Phone reception: none.
Heartbeat: similar to a Morse Code punching out Mayday.
My Situation? I’m dangling by a vine over some river, the ravine below a steep slope of slick mud.
I no longer feel like me. I feel like I’m in one of those disaster movies where a plane crashes in the middle of nowhere where the handful of survivors’ trek back to civilization, except for one–the out-of-shape older passenger who dies. Shelly Winters, here I come.
Why do I hike?
Do I crave the thrill of a rollercoaster ride without the long lines? Do I want a life more adventurous than Tampax commercials in the seventies, where you could horse-ride and wind surf?
Or, do I want to put in some vigorous activity to burn off a few of my Chinese egg rolls?
That’s what I hiked Kunming’s Moon Valley last weekend last weekend and Kunming’s Grand Chess Trail (QuNingsi Temple) the week before, both popular trails in Yunnan.

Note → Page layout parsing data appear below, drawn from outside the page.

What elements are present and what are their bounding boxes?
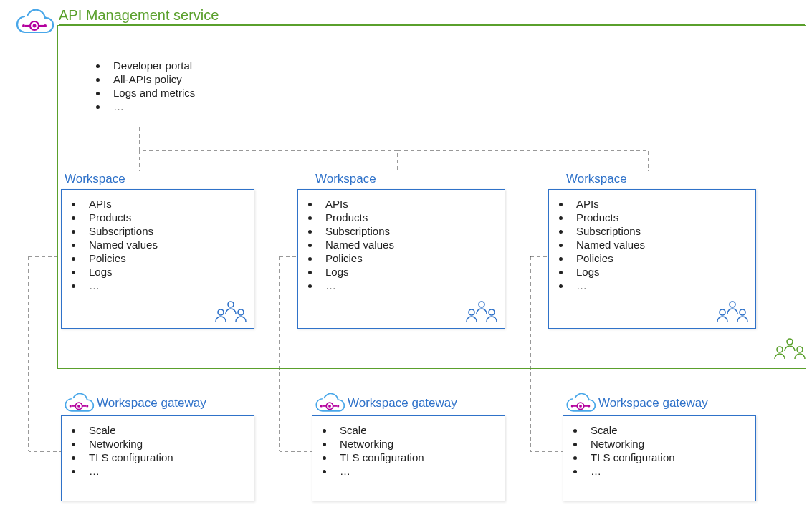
gateway-title: Workspace gateway [598, 396, 708, 410]
gateway-item: … [334, 464, 505, 478]
gateway-item: Networking [83, 437, 254, 451]
svg-point-14 [469, 309, 474, 315]
svg-point-11 [218, 309, 224, 315]
svg-point-18 [740, 309, 745, 315]
service-users-group-icon [773, 337, 807, 361]
svg-point-16 [730, 302, 735, 307]
svg-point-19 [787, 339, 793, 345]
workspace-item-list: APIs Products Subscriptions Named values… [549, 197, 755, 292]
gateway-item: Networking [334, 437, 505, 451]
workspace-item: Policies [320, 251, 505, 265]
workspace-item: Named values [83, 238, 254, 251]
apim-service-title: API Management service [59, 7, 219, 24]
workspace-item: Logs [83, 265, 254, 279]
gateway-item-list: Scale Networking TLS configuration … [312, 423, 505, 478]
svg-point-39 [571, 405, 573, 407]
svg-point-23 [77, 405, 80, 408]
svg-point-29 [328, 405, 331, 408]
workspace-item: … [320, 279, 505, 292]
service-feature-item: Logs and metrics [108, 86, 209, 100]
svg-point-35 [579, 405, 582, 408]
service-feature-list: Developer portal All-APIs policy Logs an… [79, 59, 209, 113]
gateway-box: Scale Networking TLS configuration … [61, 415, 254, 501]
users-group-icon [214, 299, 248, 324]
users-group-icon [715, 299, 750, 324]
workspace-item: Policies [570, 251, 755, 265]
gateway-item: TLS configuration [83, 451, 254, 464]
gateway-title: Workspace gateway [97, 396, 206, 410]
workspace-item: Subscriptions [320, 224, 505, 238]
workspace-item: Subscriptions [83, 224, 254, 238]
gateway-item: TLS configuration [334, 451, 505, 464]
workspace-item: Logs [570, 265, 755, 279]
workspace-box: APIs Products Subscriptions Named values… [297, 189, 505, 329]
workspace-item: APIs [320, 197, 505, 211]
workspace-item: APIs [83, 197, 254, 211]
gateway-box: Scale Networking TLS configuration … [563, 415, 756, 501]
workspace-item: Products [83, 211, 254, 224]
gateway-item: Scale [334, 423, 505, 437]
workspace-title: Workspace [566, 172, 627, 186]
workspace-title: Workspace [315, 172, 376, 186]
svg-point-13 [479, 302, 484, 307]
workspace-item-list: APIs Products Subscriptions Named values… [62, 197, 254, 292]
service-feature-item: Developer portal [108, 59, 209, 72]
service-feature-item: … [108, 100, 209, 113]
svg-point-7 [44, 24, 47, 27]
svg-point-27 [70, 405, 72, 407]
gateway-item: Scale [585, 423, 755, 437]
gateway-item: TLS configuration [585, 451, 755, 464]
workspace-item: Subscriptions [570, 224, 755, 238]
workspace-box: APIs Products Subscriptions Named values… [61, 189, 254, 329]
apim-service-icon [14, 6, 54, 41]
svg-point-31 [337, 405, 339, 407]
apim-title-underline [59, 24, 805, 25]
svg-point-10 [228, 302, 234, 307]
workspace-item: Named values [320, 238, 505, 251]
gateway-icon [63, 390, 95, 418]
gateway-item: … [83, 464, 254, 478]
workspace-title: Workspace [65, 172, 125, 186]
svg-point-5 [33, 24, 37, 28]
workspace-item: APIs [570, 197, 755, 211]
workspace-item: … [83, 279, 254, 292]
gateway-item: … [585, 464, 755, 478]
gateway-item: Networking [585, 437, 755, 451]
workspace-item: Products [570, 211, 755, 224]
svg-point-21 [797, 347, 803, 352]
workspace-item-list: APIs Products Subscriptions Named values… [298, 197, 505, 292]
gateway-item: Scale [83, 423, 254, 437]
workspace-item: Policies [83, 251, 254, 265]
workspace-item: Products [320, 211, 505, 224]
gateway-box: Scale Networking TLS configuration … [312, 415, 505, 501]
gateway-title: Workspace gateway [348, 396, 457, 410]
gateway-icon [314, 390, 345, 418]
gateway-item-list: Scale Networking TLS configuration … [62, 423, 254, 478]
svg-point-25 [86, 405, 88, 407]
diagram-canvas: API Management service Developer portal … [0, 0, 812, 515]
svg-point-15 [489, 309, 495, 315]
workspace-item: Named values [570, 238, 755, 251]
service-feature-item: All-APIs policy [108, 72, 209, 86]
workspace-item: … [570, 279, 755, 292]
users-group-icon [464, 299, 499, 324]
svg-point-20 [777, 347, 783, 352]
svg-point-9 [22, 24, 25, 27]
svg-point-37 [588, 405, 590, 407]
gateway-item-list: Scale Networking TLS configuration … [563, 423, 755, 478]
workspace-item: Logs [320, 265, 505, 279]
svg-point-12 [238, 309, 244, 315]
svg-point-33 [320, 405, 323, 407]
gateway-icon [565, 390, 596, 418]
workspace-box: APIs Products Subscriptions Named values… [548, 189, 756, 329]
svg-point-17 [720, 309, 725, 315]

Both were an adrenaline rush and a pit of a poop in the pants.
The hike to the Moon was rated just a two on the hiker’s equivalent to Michelin stars. But to me? The hike equated to an I’m two-old-for-this. Along with the vine dangling scenario, our group–who are not hiking ninjas– straddled gigantic roots, leapfrogged rivers, and survived the stream of profanity from a farmer who accused one of our hikers of biting his goat. Uh, the dog.
So why do I do this?
Well, the easy answer is that once China enforced the zero COVID policy, I traded my frequent flyer card and neck pillow for a yellow backpack and tough rubber soles. Actually, this is the longest I have been gone without flying since 1984. My nose misses the smell of the toilet in the aft of a plane, and the nebulous chicken dish. But Cyprus trees and fresh air are better.
The week before I went to the Moon, I organized a hike up Kunming’s Grand Chess Trail, which I think should have been named named Poodle Point, as that what was at the summit. The meandering trail up the mountain included stops at the temple and a bit of libations.
The hike down Chess Trail was like one of those Wham-O® Slip ‘N Slides I had as a kid, minus the collision with oscillating sprinkler.
Hiking twenty-six thousand steps in the middle of nowhere is more exciting than accomplishing the same thing on a treadmill. Instead of loading up on power bars, I ate cool stuff with my comrades, such as roasted duck and omelet cooked on hot stones. The omelet, ironically was chicken, not duck eggs.
But why do I hike?
When I find myself literally at the end of a rope in China, hiking is the ultimate brain eraser. Either I’m concentrating on the beauty or not slipping, totally forgetting that the snack I purchased for my cat was freeze dried baby birds (I will spare you the photo).
I forget about the kids in class who lick glue sticks and poke holes in my erasers.
I stop wondering how they make corn juice let alone why anyone would drink it.
Instead, I ponder why folks still nibble these bright yellow berries growing along the trail for tooth pain.
I think I’ll stick to Novocain.
After I survive, I mingle with the laundry ladies who hang dry their vegetables.
Why do I hike? It adds more spice to life.
2 thoughts on “Why do I hike?”
Love love love your adventures Ginger!
Thanks! They keep me young and grey!